Delete from End (Circular Linked List)

In a singly circular list, the last node is easy to reach via tail, but its predecessor is not—so you walk from head until cur->next == tail. Then point the predecessor at tail->next (first node), free(tail), and return the predecessor as the new tail. Time O(n) in the list length.

C program (return new tail)

Build 10 20 30 with insert_end, then call delete_end three times. Assign tail = delete_end(tail); each time.

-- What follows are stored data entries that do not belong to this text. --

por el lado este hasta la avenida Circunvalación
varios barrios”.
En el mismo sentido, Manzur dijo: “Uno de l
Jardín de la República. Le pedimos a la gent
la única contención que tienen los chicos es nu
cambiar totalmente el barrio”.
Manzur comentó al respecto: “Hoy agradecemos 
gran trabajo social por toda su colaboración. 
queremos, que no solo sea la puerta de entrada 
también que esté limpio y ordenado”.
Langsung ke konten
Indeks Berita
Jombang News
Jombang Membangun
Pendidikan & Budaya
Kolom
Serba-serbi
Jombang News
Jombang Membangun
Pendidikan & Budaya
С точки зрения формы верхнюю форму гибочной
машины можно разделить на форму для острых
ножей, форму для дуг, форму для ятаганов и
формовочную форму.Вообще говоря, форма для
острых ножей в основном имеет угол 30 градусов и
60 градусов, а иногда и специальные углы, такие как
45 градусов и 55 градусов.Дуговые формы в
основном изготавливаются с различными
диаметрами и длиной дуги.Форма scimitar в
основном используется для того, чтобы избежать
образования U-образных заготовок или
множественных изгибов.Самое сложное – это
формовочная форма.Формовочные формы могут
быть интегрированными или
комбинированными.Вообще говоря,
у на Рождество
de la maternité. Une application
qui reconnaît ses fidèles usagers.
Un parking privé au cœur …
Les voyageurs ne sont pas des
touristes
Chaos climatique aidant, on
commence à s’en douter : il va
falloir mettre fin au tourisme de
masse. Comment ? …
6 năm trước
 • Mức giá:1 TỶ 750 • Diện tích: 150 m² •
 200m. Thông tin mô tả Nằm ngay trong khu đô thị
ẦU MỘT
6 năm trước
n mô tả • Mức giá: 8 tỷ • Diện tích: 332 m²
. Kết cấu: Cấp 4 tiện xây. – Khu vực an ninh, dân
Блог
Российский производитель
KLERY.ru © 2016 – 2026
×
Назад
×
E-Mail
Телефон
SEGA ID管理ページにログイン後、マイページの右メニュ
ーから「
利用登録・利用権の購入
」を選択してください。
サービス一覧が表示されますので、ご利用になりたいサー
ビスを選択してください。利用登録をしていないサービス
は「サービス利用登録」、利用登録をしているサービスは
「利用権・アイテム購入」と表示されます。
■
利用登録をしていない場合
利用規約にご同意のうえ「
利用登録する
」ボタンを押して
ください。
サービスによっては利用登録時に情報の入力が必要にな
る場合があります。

  • One node: free(tail), return NULL.
  • Otherwise: find second-to-last, close ring to head, free old tail, return new tail.
#include <stdio.h>
#include <stdlib.h>

struct Node {
    int data;
    struct Node *next;
};

struct Node *insert_end(struct Node *tail, int data)
{
    struct Node *newNode = malloc(sizeof(struct Node));
    if (newNode == NULL)
        return tail;
    newNode->data = data;
    if (tail == NULL) {
        newNode->next = newNode;
        return newNode;
    }
    newNode->next = tail->next;
    tail->next = newNode;
    return newNode;
}

struct Node *delete_end(struct Node *tail)
{
    if (tail == NULL)
        return NULL;
    struct Node *head = tail->next;
    if (head == tail) {
        free(tail);
        return NULL;
    }
    struct Node *cur = head;
    while (cur->next != tail)
        cur = cur->next;
    cur->next = tail->next;
    free(tail);
    return cur;
}

void print_list(struct Node *tail)
{
    if (tail == NULL) {
        printf("\n");
        return;
    }
    struct Node *head = tail->next;
    struct Node *cur = head;
    do {
        printf("%d ", cur->data);
        cur = cur->next;
    } while (cur != head);
    printf("\n");
}

int main(void)
{
    struct Node *tail = NULL;

    tail = insert_end(tail, 10);
    tail = insert_end(tail, 20);
    tail = insert_end(tail, 30);

    print_list(tail);   /* 10 20 30 */

    tail = delete_end(tail);
    tail = delete_end(tail);
    tail = delete_end(tail);

    print_list(tail);   /* empty list: newline only */

    return 0;
}

Program output

10 20 30

First print_list shows the list. After three delete_end calls, the second print_list prints only a newline (no numbers).

Walk to second-to-last

head → 10 → 20 → 30 ─┘
              ▲ cur stops here (cur→next == tail)
              └── new tail after delete

Complexity summary

Operation Time Notes
delete_endO(n)Find predecessor of tail.
delete_beginO(1)Contrast: delete from beginning.

Compare Delete from End (SLL) — same predecessor walk, but CLL links the predecessor back to head instead of NULL.